TASK INSTRUCTIONS — Could you restate every entry word for word, leaving the pictures out?

MATERIAL FOR THIS TASK —
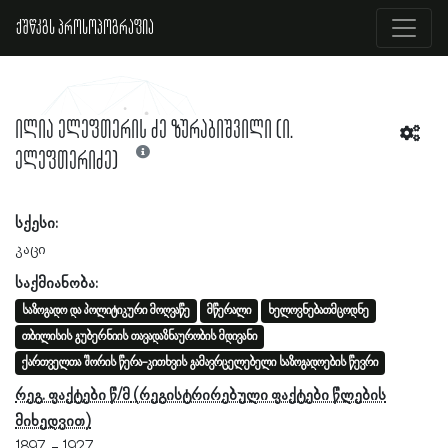
ქშწკგს პროსოპოგრაფია
ილია ელეფთერის ძე ზურაბიშვილი (ი.
ელეფთერიძე)
სქესი:
კაცი
საქმიანობა:
საზოგადო და პოლიტიკური მოღვაწე
მწერალი
ხელოვნებათმცოდნე
თბილისის გუბერნიის თავადაზნაურობის მდივანი
ქართველთა შორის წერა-კითხვის გამავრცელებელი საზოგადოების წევრი
რეგ. ფაქტები წ/მ
1897
1927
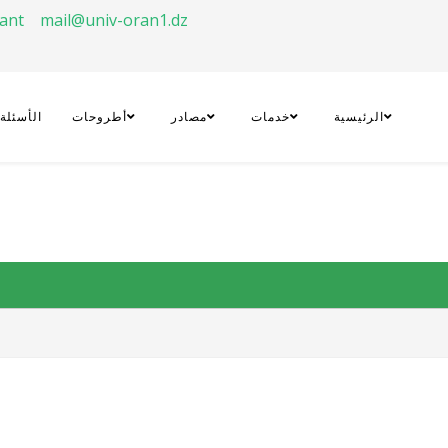
rant
mail@univ-oran1.dz
الرئيسية
خدمات
مصادر
أطروحات
الأسئلة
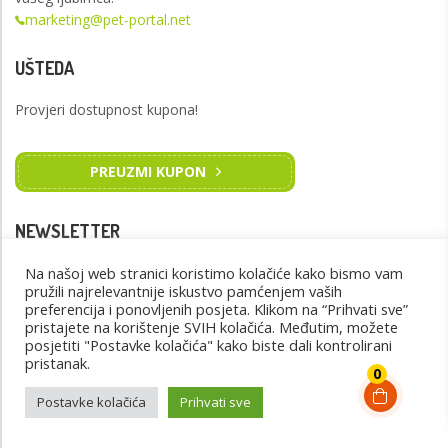
marketing@pet-portal.net
UŠTEDA
Provjeri dostupnost kupona!
PREUZMI KUPON
NEWSLETTER
Na našoj web stranici koristimo kolačiće kako bismo vam
Prijavite se na naš newsletter kako biste primali novosti
pružili najrelevantnije iskustvo pamćenjem vaših
preferencija i ponovljenih posjeta. Klikom na “Prihvati sve”
pristajete na korištenje SVIH kolačića. Međutim, možete
PRIJAVI SE
posjetiti "Postavke kolačića" kako biste dali kontrolirani
pristanak.
0
Postavke kolačića
Prihvati sve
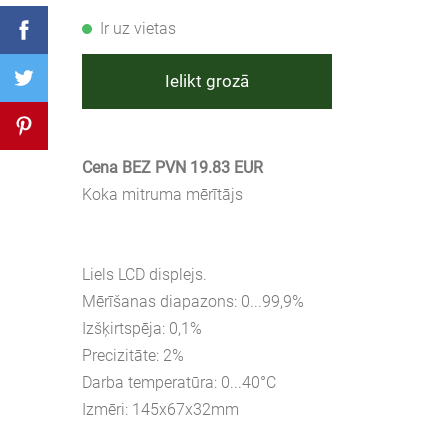
Ir uz vietas
Ielikt grozā
Cena BEZ PVN 19.83 EUR
Koka mitruma mērītājs
Liels LCD displejs.
Mērīšanas diapazons: 0...99,9%
Izšķirtspēja: 0,1%
Precizitāte: 2%
Darba temperatūra: 0...40°C
Izmēri: 145x67x32mm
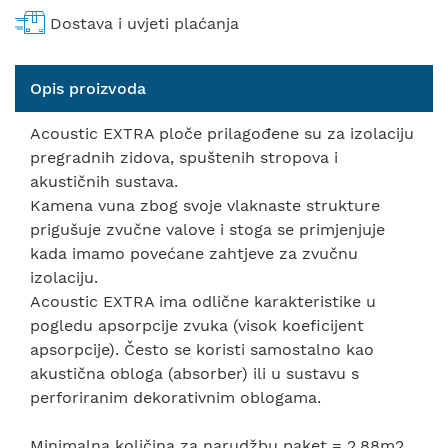
Dostava i uvjeti plaćanja
Opis proizvoda
Acoustic EXTRA ploče prilagođene su za izolaciju
pregradnih zidova, spuštenih stropova i
akustičnih sustava.
Kamena vuna zbog svoje vlaknaste strukture
prigušuje zvučne valove i stoga se primjenjuje
kada imamo povećane zahtjeve za zvučnu
izolaciju.
Acoustic EXTRA ima odlične karakteristike u
pogledu apsorpcije zvuka (visok koeficijent
apsorpcije). Često se koristi samostalno kao
akustična obloga (absorber) ili u sustavu s
perforiranim dekorativnim oblogama.
Minimalna količina za narudžbu paket = 2,88m2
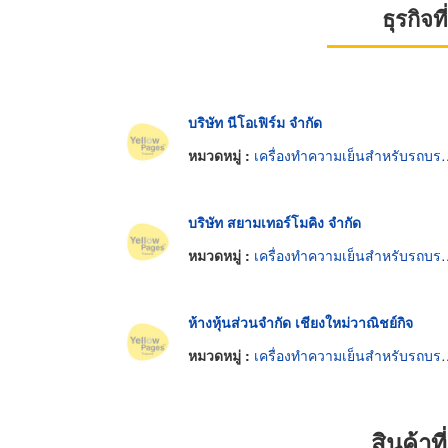
ธุรกิจ
บริษัท นีโอเฟิร์ม จำกัด
หมวดหมู่ :
เครื่องทำความเย็นสำหรับรถบรรทุก
บริษัท สยามเทอร์โมคิง จำกัด
หมวดหมู่ :
เครื่องทำความเย็นสำหรับรถบรรทุก
ห้างหุ้นส่วนจำกัด เชียงใหม่วาณิชย์กิจ
หมวดหมู่ :
เครื่องทำความเย็นสำหรับรถบรรทุก
สินค้า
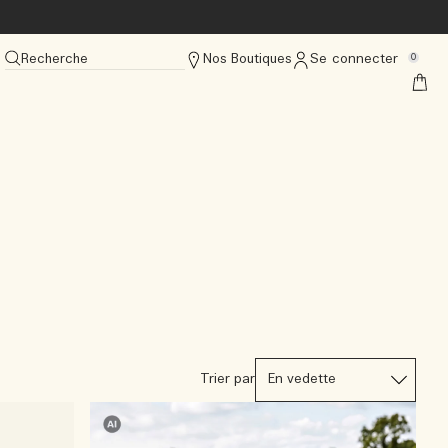
Recherche
Nos Boutiques
Se connecter
0
Trier par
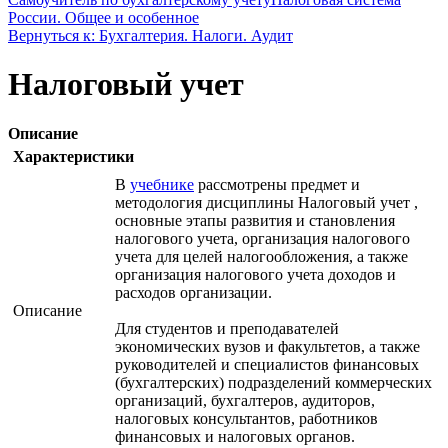
России. Общее и особенное
Вернуться к: Бухгалтерия. Налоги. Аудит
Налоговый учет
Описание
Характеристики
В
учебнике
рассмотрены предмет и
методология дисциплины Налоговый учет ,
основные этапы развития и становления
налогового учета, организация налогового
учета для целей налогообложения, а также
организация налогового учета доходов и
расходов организации.
Описание
Для студентов и преподавателей
экономических вузов и факультетов, а также
руководителей и специалистов финансовых
(бухгалтерских) подразделений коммерческих
организаций, бухгалтеров, аудиторов,
налоговых консультантов, работников
финансовых и налоговых органов.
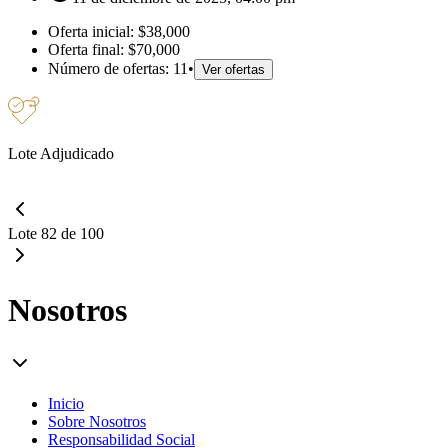
Oferta inicial:
$38,000
Oferta final:
$70,000
Número de ofertas:
11
•
Ver ofertas
Lote Adjudicado
Lote 82 de 100
Nosotros
Inicio
Sobre Nosotros
Responsabilidad Social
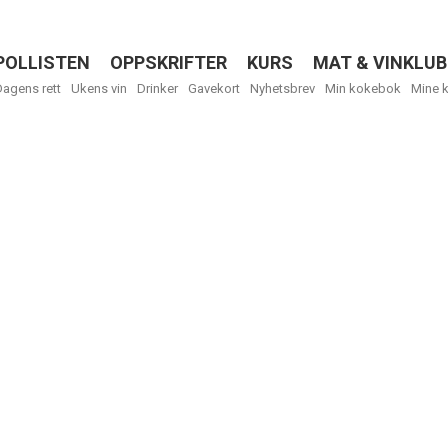
POLLISTEN
OPPSKRIFTER
KURS
MAT & VINKLUB
Menu
Dagens rett
Ukens vin
Drinker
Gavekort
Nyhetsbrev
Min kokebok
Mine 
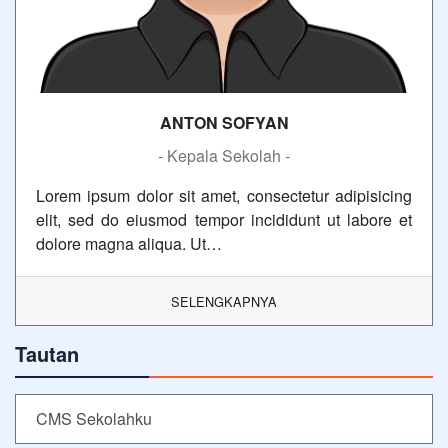
ANTON SOFYAN
- Kepala Sekolah -
Lorem ipsum dolor sit amet, consectetur adipisicing
elit, sed do eiusmod tempor incididunt ut labore et
dolore magna aliqua. Ut…
SELENGKAPNYA
Tautan
CMS Sekolahku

RESULT OF THE TASK —
ქშწკგს პროსოპოგრაფია
ილია ელეფთერის ძე ზურაბიშვილი (ი.
ელეფთერიძე)
სქესი:
კაცი
საქმიანობა:
საზოგადო და პოლიტიკური მოღვაწე
მწერალი
ხელოვნებათმცოდნე
თბილისის გუბერნიის თავადაზნაურობის მდივანი
ქართველთა შორის წერა-კითხვის გამავრცელებელი საზოგადოების წევრი
რეგ. ფაქტები წ/მ
1897
1927
rant
mail@univ-oran1.dz
الرئيسية
خدمات
مصادر
أطروحات
الأسئلة
marketing@pet-portal.net
UŠTEDA
Provjeri dostupnost kupona!
PREUZMI KUPON
NEWSLETTER
Na našoj web stranici koristimo kolačiće kako bismo vam
Prijavite se na naš newsletter kako biste primali novosti
pružili najrelevantnije iskustvo pamćenjem vaših
preferencija i ponovljenih posjeta. Klikom na “Prihvati sve”
pristajete na korištenje SVIH kolačića. Međutim, možete
PRIJAVI SE
posjetiti "Postavke kolačića" kako biste dali kontrolirani
pristanak.
0
Postavke kolačića
Prihvati sve
Ir uz vietas
Ielikt grozā
Cena BEZ PVN 19.83 EUR
Koka mitruma mērītājs
Liels LCD displejs.
Mērīšanas diapazons: 0...99,9%
Izšķirtspēja: 0,1%
Precizitāte: 2%
Darba temperatūra: 0...40°C
Izmēri: 145x67x32mm
Dostava i uvjeti plaćanja
Opis proizvoda
Acoustic EXTRA ploče prilagođene su za izolaciju
pregradnih zidova, spuštenih stropova i
akustičnih sustava.
Kamena vuna zbog svoje vlaknaste strukture
prigušuje zvučne valove i stoga se primjenjuje
kada imamo povećane zahtjeve za zvučnu
izolaciju.
Acoustic EXTRA ima odlične karakteristike u
pogledu apsorpcije zvuka (visok koeficijent
apsorpcije). Često se koristi samostalno kao
akustična obloga (absorber) ili u sustavu s
perforiranim dekorativnim oblogama.
Minimalna količina za narudžbu paket = 2,88m2
ธุรกิจ
บริษัท นีโอเฟิร์ม จำกัด
หมวดหมู่ :
เครื่องทำความเย็นสำหรับรถบรรทุก
บริษัท สยามเทอร์โมคิง จำกัด
หมวดหมู่ :
เครื่องทำความเย็นสำหรับรถบรรทุก
ห้างหุ้นส่วนจำกัด เชียงใหม่วาณิชย์กิจ
หมวดหมู่ :
เครื่องทำความเย็นสำหรับรถบรรทุก
สินค้า
Recherche
Nos Boutiques
Se connecter
0
Trier par
России. Общее и особенное
Вернуться к: Бухгалтерия. Налоги. Аудит
Налоговый учет
Описание
Характеристики
В
учебнике
рассмотрены предмет и
методология дисциплины Налоговый учет ,
основные этапы развития и становления
налогового учета, организация налогового
учета для целей налогообложения, а также
организация налогового учета доходов и
расходов организации.
Описание
Для студентов и преподавателей
экономических вузов и факультетов, а также
руководителей и специалистов финансовых
(бухгалтерских) подразделений коммерческих
организаций, бухгалтеров, аудиторов,
налоговых консультантов, работников
финансовых и налоговых органов.
Oferta inicial:
$38,000
Oferta final:
$70,000
Número de ofertas:
11
•
Ver ofertas
Lote Adjudicado
Lote 82 de 100
Nosotros
Inicio
Sobre Nosotros
Responsabilidad Social
POLLISTEN
OPPSKRIFTER
KURS
MAT & VINKLUB
Menu
Dagens rett
Ukens vin
Drinker
Gavekort
Nyhetsbrev
Min kokebok
Mine 
ANTON SOFYAN
- Kepala Sekolah -
Lorem ipsum dolor sit amet, consectetur adipisicing
elit, sed do eiusmod tempor incididunt ut labore et
dolore magna aliqua. Ut…
SELENGKAPNYA
Tautan
CMS Sekolahku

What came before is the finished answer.